- 1 1/4 cup all purpose flour
- 2/3 cup unsweetened cocoa powder
- 1/2 teaspoon baking soda
- 1/4 teaspoon baking powder
- 1/2 teaspoon salt
- 1 cup (2 sticks) unsalted butter, softened
- 1 cup superfine sugar (granulated is fine)
- 1/2 cup light brown sugar
- 2 eggs, room temperature
- 2/3 cup Almond Breeze Unsweetened Original
- 1 1/2 teaspoon pure vanilla extract
- 3/4 cup bittersweet chocolate chips
- Zest and juice of 1 small orange
- 1/4 cup Almond Breeze Unsweetened Original
- 1/2 teaspoon pure vanilla extract
- 2 1/2 to 3 cups sifted powdered sugar
- Preheat oven to 325°F.
- Place flour, cocoa powder, baking soda, baking powder, and salt into a large mixing bowl and whisk together. Set aside.

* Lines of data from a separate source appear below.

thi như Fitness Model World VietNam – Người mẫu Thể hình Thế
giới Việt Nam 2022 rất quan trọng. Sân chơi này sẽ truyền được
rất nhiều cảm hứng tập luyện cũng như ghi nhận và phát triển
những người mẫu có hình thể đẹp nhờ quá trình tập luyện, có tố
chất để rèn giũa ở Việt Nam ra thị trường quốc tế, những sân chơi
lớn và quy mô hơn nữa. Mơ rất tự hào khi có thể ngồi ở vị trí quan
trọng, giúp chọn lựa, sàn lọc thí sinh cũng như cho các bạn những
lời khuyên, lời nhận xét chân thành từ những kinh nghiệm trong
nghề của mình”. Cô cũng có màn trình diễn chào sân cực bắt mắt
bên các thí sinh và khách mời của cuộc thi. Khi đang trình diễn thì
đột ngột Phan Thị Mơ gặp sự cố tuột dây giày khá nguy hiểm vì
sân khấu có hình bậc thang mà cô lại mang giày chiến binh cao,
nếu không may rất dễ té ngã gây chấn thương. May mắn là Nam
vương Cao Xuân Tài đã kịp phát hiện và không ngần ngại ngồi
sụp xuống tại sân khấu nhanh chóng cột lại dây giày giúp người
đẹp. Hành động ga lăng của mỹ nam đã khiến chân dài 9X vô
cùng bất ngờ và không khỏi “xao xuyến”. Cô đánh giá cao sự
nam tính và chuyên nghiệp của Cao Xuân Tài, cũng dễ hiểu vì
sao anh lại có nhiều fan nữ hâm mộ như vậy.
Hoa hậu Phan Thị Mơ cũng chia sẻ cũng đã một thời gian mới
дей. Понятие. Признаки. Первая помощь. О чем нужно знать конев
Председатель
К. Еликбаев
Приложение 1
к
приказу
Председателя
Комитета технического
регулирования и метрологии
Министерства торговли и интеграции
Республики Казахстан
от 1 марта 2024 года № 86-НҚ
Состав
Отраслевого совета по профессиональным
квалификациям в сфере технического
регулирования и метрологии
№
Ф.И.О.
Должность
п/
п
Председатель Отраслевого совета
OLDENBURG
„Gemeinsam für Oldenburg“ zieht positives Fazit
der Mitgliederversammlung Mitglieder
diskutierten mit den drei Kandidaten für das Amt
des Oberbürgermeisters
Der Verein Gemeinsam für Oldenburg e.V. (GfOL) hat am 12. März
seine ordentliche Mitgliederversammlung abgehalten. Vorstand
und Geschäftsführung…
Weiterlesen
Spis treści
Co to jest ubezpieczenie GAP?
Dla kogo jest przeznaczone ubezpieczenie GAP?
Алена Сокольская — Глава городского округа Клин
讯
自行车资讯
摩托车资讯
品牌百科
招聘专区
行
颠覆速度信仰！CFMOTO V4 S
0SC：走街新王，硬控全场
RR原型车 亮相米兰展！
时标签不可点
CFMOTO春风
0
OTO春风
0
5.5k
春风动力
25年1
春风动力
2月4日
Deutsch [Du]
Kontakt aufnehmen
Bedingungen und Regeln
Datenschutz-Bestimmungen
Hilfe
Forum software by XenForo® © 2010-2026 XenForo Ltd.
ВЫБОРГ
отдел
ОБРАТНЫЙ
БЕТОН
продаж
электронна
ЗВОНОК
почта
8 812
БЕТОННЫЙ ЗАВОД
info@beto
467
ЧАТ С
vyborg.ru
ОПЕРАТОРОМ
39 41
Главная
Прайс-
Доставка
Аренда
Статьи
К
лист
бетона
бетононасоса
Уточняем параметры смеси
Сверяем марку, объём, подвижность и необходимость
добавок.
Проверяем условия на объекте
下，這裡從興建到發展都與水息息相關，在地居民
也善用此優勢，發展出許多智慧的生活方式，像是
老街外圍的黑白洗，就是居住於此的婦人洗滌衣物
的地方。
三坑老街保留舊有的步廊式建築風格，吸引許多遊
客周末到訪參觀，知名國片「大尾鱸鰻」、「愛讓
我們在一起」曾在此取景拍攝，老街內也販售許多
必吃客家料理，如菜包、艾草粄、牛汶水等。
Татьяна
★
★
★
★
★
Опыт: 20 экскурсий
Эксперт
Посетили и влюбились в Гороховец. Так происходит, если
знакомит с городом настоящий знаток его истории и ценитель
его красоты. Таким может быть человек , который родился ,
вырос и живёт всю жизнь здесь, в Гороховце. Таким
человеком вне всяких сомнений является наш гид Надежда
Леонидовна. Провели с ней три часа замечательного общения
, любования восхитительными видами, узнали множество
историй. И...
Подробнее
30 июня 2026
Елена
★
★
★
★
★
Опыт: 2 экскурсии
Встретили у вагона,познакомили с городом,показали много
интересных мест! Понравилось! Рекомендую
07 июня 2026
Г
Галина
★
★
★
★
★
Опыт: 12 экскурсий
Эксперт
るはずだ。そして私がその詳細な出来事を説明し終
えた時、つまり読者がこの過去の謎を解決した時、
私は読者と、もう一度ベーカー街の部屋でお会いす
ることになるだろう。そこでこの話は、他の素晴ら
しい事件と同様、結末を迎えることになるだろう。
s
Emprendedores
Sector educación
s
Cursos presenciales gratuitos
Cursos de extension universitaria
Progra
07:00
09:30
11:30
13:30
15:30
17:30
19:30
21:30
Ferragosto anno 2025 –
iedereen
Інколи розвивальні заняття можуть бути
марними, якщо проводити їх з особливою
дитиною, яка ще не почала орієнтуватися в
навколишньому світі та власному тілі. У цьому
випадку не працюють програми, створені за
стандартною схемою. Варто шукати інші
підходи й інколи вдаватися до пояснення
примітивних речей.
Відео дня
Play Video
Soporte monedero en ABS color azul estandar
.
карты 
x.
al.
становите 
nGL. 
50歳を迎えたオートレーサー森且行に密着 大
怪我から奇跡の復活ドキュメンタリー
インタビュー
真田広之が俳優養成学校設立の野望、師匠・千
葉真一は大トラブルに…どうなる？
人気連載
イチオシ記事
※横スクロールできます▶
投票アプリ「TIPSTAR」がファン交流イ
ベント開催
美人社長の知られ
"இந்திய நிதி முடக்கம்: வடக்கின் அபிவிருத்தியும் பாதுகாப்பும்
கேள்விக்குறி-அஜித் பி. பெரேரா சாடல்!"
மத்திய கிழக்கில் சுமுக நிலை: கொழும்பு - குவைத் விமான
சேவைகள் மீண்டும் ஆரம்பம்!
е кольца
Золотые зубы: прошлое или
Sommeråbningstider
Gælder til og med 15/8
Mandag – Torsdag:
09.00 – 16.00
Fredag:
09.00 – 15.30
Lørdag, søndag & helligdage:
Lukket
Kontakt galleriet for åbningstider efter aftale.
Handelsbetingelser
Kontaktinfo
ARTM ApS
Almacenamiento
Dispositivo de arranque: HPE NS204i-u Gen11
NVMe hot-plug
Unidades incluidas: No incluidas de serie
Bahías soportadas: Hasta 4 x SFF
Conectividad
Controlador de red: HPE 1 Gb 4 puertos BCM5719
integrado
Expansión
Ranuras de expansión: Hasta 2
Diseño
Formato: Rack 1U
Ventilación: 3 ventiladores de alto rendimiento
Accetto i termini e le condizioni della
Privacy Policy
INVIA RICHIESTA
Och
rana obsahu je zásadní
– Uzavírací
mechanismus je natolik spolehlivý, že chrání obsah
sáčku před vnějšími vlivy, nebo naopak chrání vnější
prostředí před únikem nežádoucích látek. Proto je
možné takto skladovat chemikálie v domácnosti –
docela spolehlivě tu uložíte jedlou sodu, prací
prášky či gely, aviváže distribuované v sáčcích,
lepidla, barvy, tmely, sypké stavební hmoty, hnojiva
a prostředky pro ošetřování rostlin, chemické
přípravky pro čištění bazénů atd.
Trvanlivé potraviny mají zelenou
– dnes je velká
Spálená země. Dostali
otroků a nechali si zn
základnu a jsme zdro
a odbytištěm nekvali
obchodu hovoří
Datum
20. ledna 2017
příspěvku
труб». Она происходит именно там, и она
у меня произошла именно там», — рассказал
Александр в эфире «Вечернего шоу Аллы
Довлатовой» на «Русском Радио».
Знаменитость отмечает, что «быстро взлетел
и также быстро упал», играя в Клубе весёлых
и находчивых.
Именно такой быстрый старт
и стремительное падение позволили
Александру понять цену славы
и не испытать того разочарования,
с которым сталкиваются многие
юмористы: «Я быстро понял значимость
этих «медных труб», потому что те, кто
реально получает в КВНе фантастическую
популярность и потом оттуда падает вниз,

- In another mixing bowl, cream together butter and sugars until light and fluffy. Add eggs one at a time, scraping down the sides of the bowl after each addition. Stir in milk and vanilla until just combined.
- Pour dry mixture into wet mixture and stir together until fully combined. Fold in chocolate chips and pour batter into a well greased 9”x5” loaf pan.
- Bake pound cake for 1 hour 30 minutes to 1 hour 45 minutes or until a toothpick comes out clean when inserted into the center of the pound cake.
- Remove from the oven and allow the loaf to cool completely before removing from the loaf pan.
- For the glaze: In a small bowl, whisk together orange juice, milk and vanilla. Begin whisking in powdered sugar, 1/2 cup at a time, until all the sugar has been used and the glaze is thick and smooth. Fold in the zest until just combined.
- Pour the glaze over the pound cake and let it sit for about 20 minutes, to allow the glaze to harden. Slice and serve.